Lavillenie lors d’une exhibition à Londres, il y a quelques semaines. Photo AFP
« Ça m'a fait beaucoup de bien », reconnaît le « Napoléon » de la perche, prêt à en découdre dès aujourd'hui en Suisse, pour des qualifications a priori sans problème. La finale, elle, est programmée samedi à partir de 16h00, heure de Beyrouth.
Après avoir répondu, rien qu'en juillet, à une centaine de sollicitations de toutes sortes, Lavillenie a volontairement refermé sa bulle. « Je joue toute ma saison sur cet Euro », souligne-t-il pour expliquer sa démarche.
« Il y avait de la lassitude mentale et physique.
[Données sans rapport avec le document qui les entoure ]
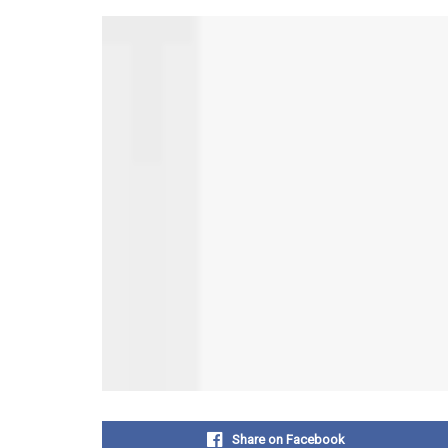
Share on Facebook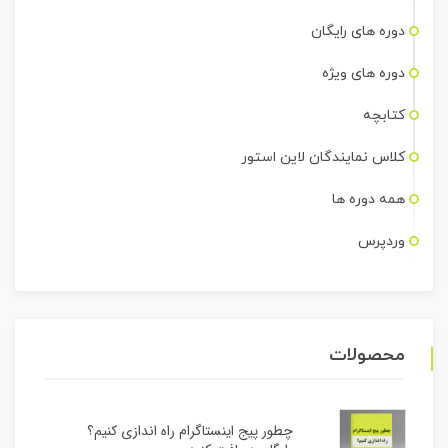
دوره های رایگان
دوره های ویژه
کتابچه
کلاس نمایندگان لاین استور
همه دوره ها
وردپرس
محصولات
چطور پیج اینستاگرام راه اندازی کنیم؟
Avec ces trois semaines qui viennent de passer, j'arrive détendu. On a pu faire un rappel de travail physique, ce qui est toujours bien, mais j'avais besoin avant tout d'une coupure mentale. J'ai connu huit à neuf semaines de sollicitations intenses », explique-t-il à propos de son début de saison estivale.
L'hiver avait déjà été bien plus riche en obligations que d'habitude, dans le sillage de son record du monde à Donetsk en février (6,16 m).
« Le nombre de sollicitations s'est accru considérablement, et c'est aussi la longueur de ces sollicitations qui s'est allongée. Avant, j'avais par exemple un point presse d'une demi-heure, maintenant j'en ai plusieurs, pour trois heures voire plus. C'est autant d'énergie que l'on perd et que l'on n'a plus pour le stade », souligne-t-il.
Objectif : 3e titre d'affilée
Mais Lavillenie, excellent communicant, s'est volontairement plié à ce jeu et ne regrette en rien ces efforts.
« Il faut se faire à l'idée que c'est ma nouvelle vie. Il y a eu beaucoup d'effervescence et si j'ai voulu couper, ce n'est pas parce que j'en avais marre en tant que tel. C'est tout simplement pour être tranquille », insiste-t-il.
À Aubière, son fief sur les hauteurs de Clermont, le champion olympique a pu « bien s'entraîner ».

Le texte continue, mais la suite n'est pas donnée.